While most employers are legally allowed to ask candidates about their past salaries, there is a growing movement to stop this uncomfortable practice. Many states have passed laws to bar the question. A study published last year by researchers at Boston University and Boston University School of Law has shown that this shift has helped black and female workers, often suffering from pay gaps, to garner more compensation.

This debate has become increasingly important, as millions wait to re-enter the workforce following massive layoffs from the Coronavirus (COVID-19) pandemic. Many are leaving low-paying jobs in customer service and trying to find more lucrative positions. As companies compete to fill these roles, asking about salary history will face increased scrutiny.

Where Have Legislators Banned Salary History Questions?

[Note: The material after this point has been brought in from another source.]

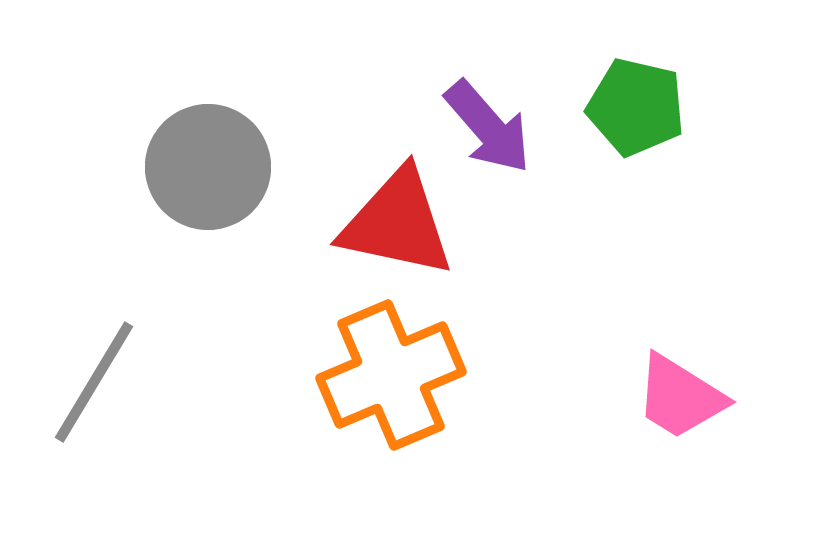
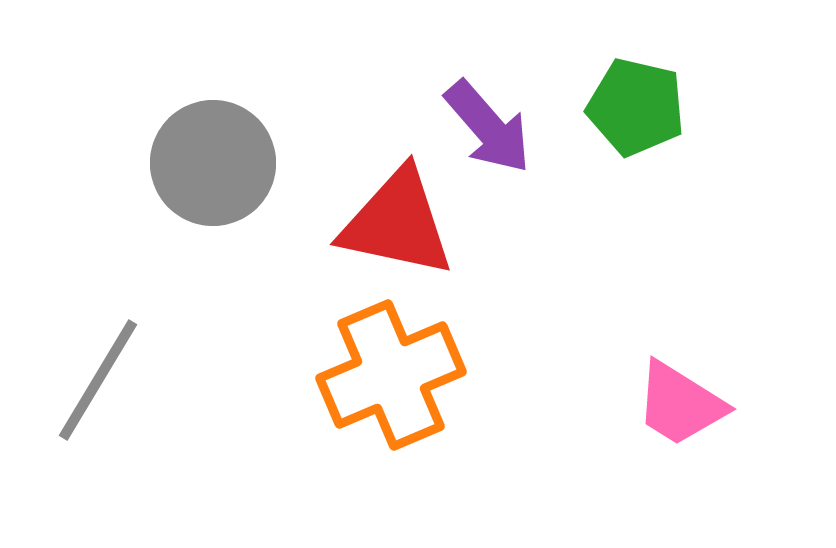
gray circle: moved 5 px right, 4 px up
gray line: moved 4 px right, 2 px up
pink trapezoid: moved 7 px down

Since 2017, there has been a trend of legislatures prohibiting or dissuading employers from asking job applicants to disclose their previous salaries. Some of these states include:


  • Alabama
  • California
  • Colorado
  • Connecticut
  • Delaware
  • District of Columbia
  • Georgia
  • Illinois
  • Louisiana
  • Maine
  • Maryland
  • Massachusetts
  • New Jersey
  • New York
  • North Carolina
  • Oregon
  • Pennsylvania
  • Virginia



In addition to some form of statewide bans, cities like Philadelphia, New Orleans, Salt Lake City, and Louisville have enacted local laws to keep employers from asking about salary history. It is recommended that job applicants inform themselves about what the laws are when applying in certain places, especially when considering moving to a different state or metro market.

Why Do Salary Histories Matter?

Employers have used salary histories in the past to discriminate and exclude certain candidates and potentially save money by offering less salary than what is budgeted. This practice has also been cited as a major factor in maintaining and furthering the pay gap between races and genders. Disclosing a below-market wage would likely encourage future employers to continue undervaluing a worker, offering a less significant pay increase with a new position.

What can Applicants Do to Avoid Salary History Questions?

There are a few ways to work around the question if applicants are uncomfortable. When responding to an online post, leave the entry blank if not required, or enter $0 or $1 if an entry is needed. During an interview, there are tactful ways to avoid answering or politely refusing. If the position is in an area where the question is banned, it should not be asked at all.

More job postings now include salary ranges. A great way to avoid the question is to know what is expected in the industry or position. Noting what someone at a rival company makes can help when salary is not disclosed. Applicants are encouraged to ask employers during the interview process about salary if not provided upfront.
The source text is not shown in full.